▶ Exercise prompt:
Repeat the data exactly. Pictures stay out.

▶ Data extract:

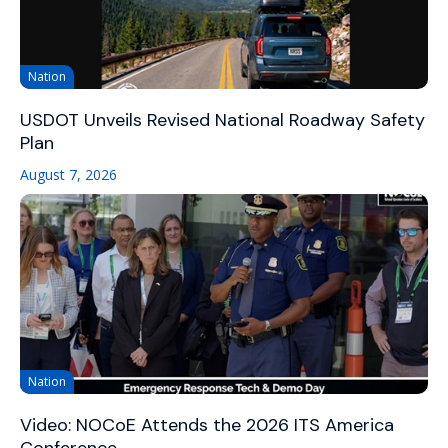
Nation
USDOT Unveils Revised National Roadway Safety
Plan
August 7, 2026
Nation
Video: NOCoE Attends the 2026 ITS America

▶ Result:
Nation
USDOT Unveils Revised National Roadway Safety
Plan
August 7, 2026
Nation
Video: NOCoE Attends the 2026 ITS America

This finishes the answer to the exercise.